##### Input data #####
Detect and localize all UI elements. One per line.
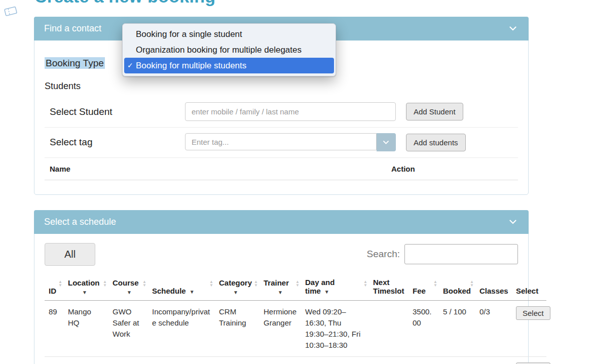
- tag-input[interactable]: [185, 133, 377, 150]
- contacts-action-header: Action: [386, 158, 518, 180]
- col-header-day-and-time[interactable]: ▲▼ Day and time▼: [301, 274, 369, 301]
- cell-category: Leisure: [215, 356, 260, 364]
- sort-icon[interactable]: ▲▼: [209, 280, 213, 287]
- schedule-table: ▲▼ ID ▲▼ Location ▼ ▲▼ Course ▼: [45, 274, 546, 364]
- select-tag-row: Select tag Add students: [45, 128, 518, 158]
- cell-id: 89: [45, 300, 64, 356]
- schedule-header[interactable]: Select a schedule: [34, 210, 529, 234]
- cell-day-time: Wed 09:20–16:30, Thu 19:30–21:30, Fri 10…: [301, 300, 369, 356]
- col-header-category[interactable]: ▲▼ Category ▼: [215, 274, 260, 301]
- filter-caret-icon[interactable]: ▼: [324, 289, 329, 295]
- search-box: Search:: [367, 244, 518, 264]
- col-header-course[interactable]: ▲▼ Course ▼: [108, 274, 148, 301]
- sort-icon[interactable]: ▲▼: [470, 280, 474, 287]
- sort-icon[interactable]: ▲▼: [295, 280, 300, 287]
- cell-booked: 14 / 15: [439, 356, 475, 364]
- schedule-body: All Search: ▲▼ ID: [34, 234, 528, 364]
- student-form-rows: Select Student Add Student Select tag Ad…: [45, 97, 518, 158]
- col-header-location[interactable]: ▲▼ Location ▼: [64, 274, 108, 301]
- sort-icon[interactable]: ▲▼: [433, 280, 437, 287]
- col-header-classes: Classes: [475, 274, 512, 301]
- dropdown-option-label: Booking for a single student: [136, 29, 242, 39]
- contacts-name-header: Name: [45, 158, 386, 180]
- cell-trainer: Hermione Granger: [260, 300, 301, 356]
- cell-select: Select: [512, 356, 546, 364]
- col-header-next-timeslot: Next Timeslot: [369, 274, 409, 301]
- schedule-row: 89 Mango HQ GWO Safer at Work Incompany/…: [45, 300, 546, 356]
- filter-caret-icon[interactable]: ▼: [233, 290, 251, 295]
- search-input[interactable]: [404, 244, 518, 264]
- filter-caret-icon[interactable]: ▼: [190, 289, 195, 295]
- cell-id: 123: [45, 356, 64, 364]
- search-label: Search:: [367, 249, 400, 260]
- select-button[interactable]: Select: [516, 306, 550, 320]
- cell-classes: 0/3: [475, 300, 512, 356]
- dropdown-option-label: Organization booking for multiple delega…: [136, 45, 302, 55]
- tag-dropdown-button[interactable]: [377, 133, 396, 151]
- student-search-input[interactable]: [185, 102, 396, 121]
- add-students-button[interactable]: Add students: [406, 134, 466, 151]
- dropdown-option-single-student[interactable]: Booking for a single student: [124, 26, 334, 42]
- col-header-booked[interactable]: ▲▼ Booked: [439, 274, 475, 301]
- sort-icon[interactable]: ▲▼: [103, 280, 107, 287]
- col-header-schedule[interactable]: ▲▼ Schedule▼: [148, 274, 215, 301]
- cell-select: Select: [512, 300, 546, 356]
- booking-type-label: Booking Type: [45, 57, 105, 69]
- select-button[interactable]: Select: [516, 362, 550, 364]
- cell-fee: 3500.00: [409, 300, 439, 356]
- schedule-panel: Select a schedule All Search:: [34, 210, 529, 364]
- main-content: Create a new booking Find a contact Book…: [34, 0, 528, 364]
- sort-icon[interactable]: ▲▼: [363, 280, 367, 287]
- students-heading: Students: [45, 81, 518, 92]
- dropdown-option-multiple-students[interactable]: ✓ Booking for multiple students: [124, 58, 334, 73]
- cell-course: Scuba Diving: [108, 356, 148, 364]
- col-header-fee[interactable]: ▲▼ Fee: [409, 274, 439, 301]
- schedule-header-row: ▲▼ ID ▲▼ Location ▼ ▲▼ Course ▼: [45, 274, 546, 301]
- chevron-down-icon[interactable]: [509, 26, 516, 31]
- add-student-button[interactable]: Add Student: [406, 103, 463, 120]
- all-filter-button[interactable]: All: [45, 243, 95, 266]
- filter-caret-icon[interactable]: ▼: [82, 290, 100, 295]
- cell-category: CRM Training: [215, 300, 260, 356]
- cell-location: Mango HQ: [64, 300, 108, 356]
- cell-day-time: Mon 10:00–15:00: [301, 356, 369, 364]
- sort-icon[interactable]: ▲▼: [254, 280, 258, 287]
- find-contact-body: Booking Type Booking for a single studen…: [34, 41, 528, 194]
- chevron-down-icon[interactable]: [509, 220, 516, 224]
- left-rail: [0, 0, 34, 364]
- cell-schedule: Incompany/private schedule: [148, 300, 215, 356]
- cell-trainer: Patrick Star: [260, 356, 301, 364]
- dropdown-option-organization[interactable]: Organization booking for multiple delega…: [124, 42, 334, 58]
- cell-location: Shannon Leisure: [64, 356, 108, 364]
- cell-course: GWO Safer at Work: [108, 300, 148, 356]
- check-icon: ✓: [127, 58, 133, 73]
- filter-caret-icon[interactable]: ▼: [278, 290, 293, 295]
- page-title: Create a new booking: [34, 0, 528, 6]
- select-tag-label: Select tag: [50, 137, 185, 148]
- contacts-table: Name Action: [45, 158, 518, 184]
- cell-schedule: Trainer-led August 2023: [148, 356, 215, 364]
- booking-type-dropdown: Booking for a single student Organizatio…: [122, 23, 336, 76]
- select-student-row: Select Student Add Student: [45, 97, 518, 128]
- schedule-header-label: Select a schedule: [44, 217, 116, 227]
- col-header-select: Select: [512, 274, 546, 301]
- col-header-id[interactable]: ▲▼ ID: [45, 274, 64, 301]
- schedule-row: 123 Shannon Leisure Scuba Diving Trainer…: [45, 356, 546, 364]
- ticket-icon[interactable]: [3, 4, 19, 20]
- cell-fee: 1000.00: [409, 356, 439, 364]
- col-header-trainer[interactable]: ▲▼ Trainer ▼: [260, 274, 301, 301]
- sort-icon[interactable]: ▲▼: [142, 280, 146, 287]
- select-student-label: Select Student: [50, 106, 185, 117]
- cell-next-timeslot: [369, 300, 409, 356]
- filter-caret-icon[interactable]: ▼: [127, 290, 140, 295]
- find-contact-panel: Find a contact Booking Type Booking for …: [34, 17, 529, 195]
- tag-select: [185, 133, 396, 151]
- dropdown-option-label: Booking for multiple students: [136, 61, 246, 70]
- cell-next-timeslot: [369, 356, 409, 364]
- find-contact-header-label: Find a contact: [44, 23, 101, 34]
- cell-booked: 5 / 100: [439, 300, 475, 356]
- schedule-toolbar: All Search:: [45, 243, 518, 266]
- sort-icon[interactable]: ▲▼: [58, 280, 62, 287]
- cell-classes: 0/1: [475, 356, 512, 364]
#####
Prompt:
Where a line in the entries holds the word "schedule", copy that line.

Answer:
- schedule-table: ▲▼ ID ▲▼ Location ▼ ▲▼ Course ▼: [45, 274, 546, 364]
- schedule-header[interactable]: Select a schedule: [34, 210, 529, 234]
- schedule-body: All Search: ▲▼ ID: [34, 234, 528, 364]
- schedule-row: 89 Mango HQ GWO Safer at Work Incompany/…: [45, 300, 546, 356]
- col-header-schedule[interactable]: ▲▼ Schedule▼: [148, 274, 215, 301]
- schedule-panel: Select a schedule All Search:: [34, 210, 529, 364]
- schedule-header-row: ▲▼ ID ▲▼ Location ▼ ▲▼ Course ▼: [45, 274, 546, 301]
- cell-schedule: Incompany/private schedule: [148, 300, 215, 356]
- cell-schedule: Trainer-led August 2023: [148, 356, 215, 364]
- schedule-header-label: Select a schedule: [44, 217, 116, 227]
- schedule-row: 123 Shannon Leisure Scuba Diving Trainer…: [45, 356, 546, 364]
- schedule-toolbar: All Search:: [45, 243, 518, 266]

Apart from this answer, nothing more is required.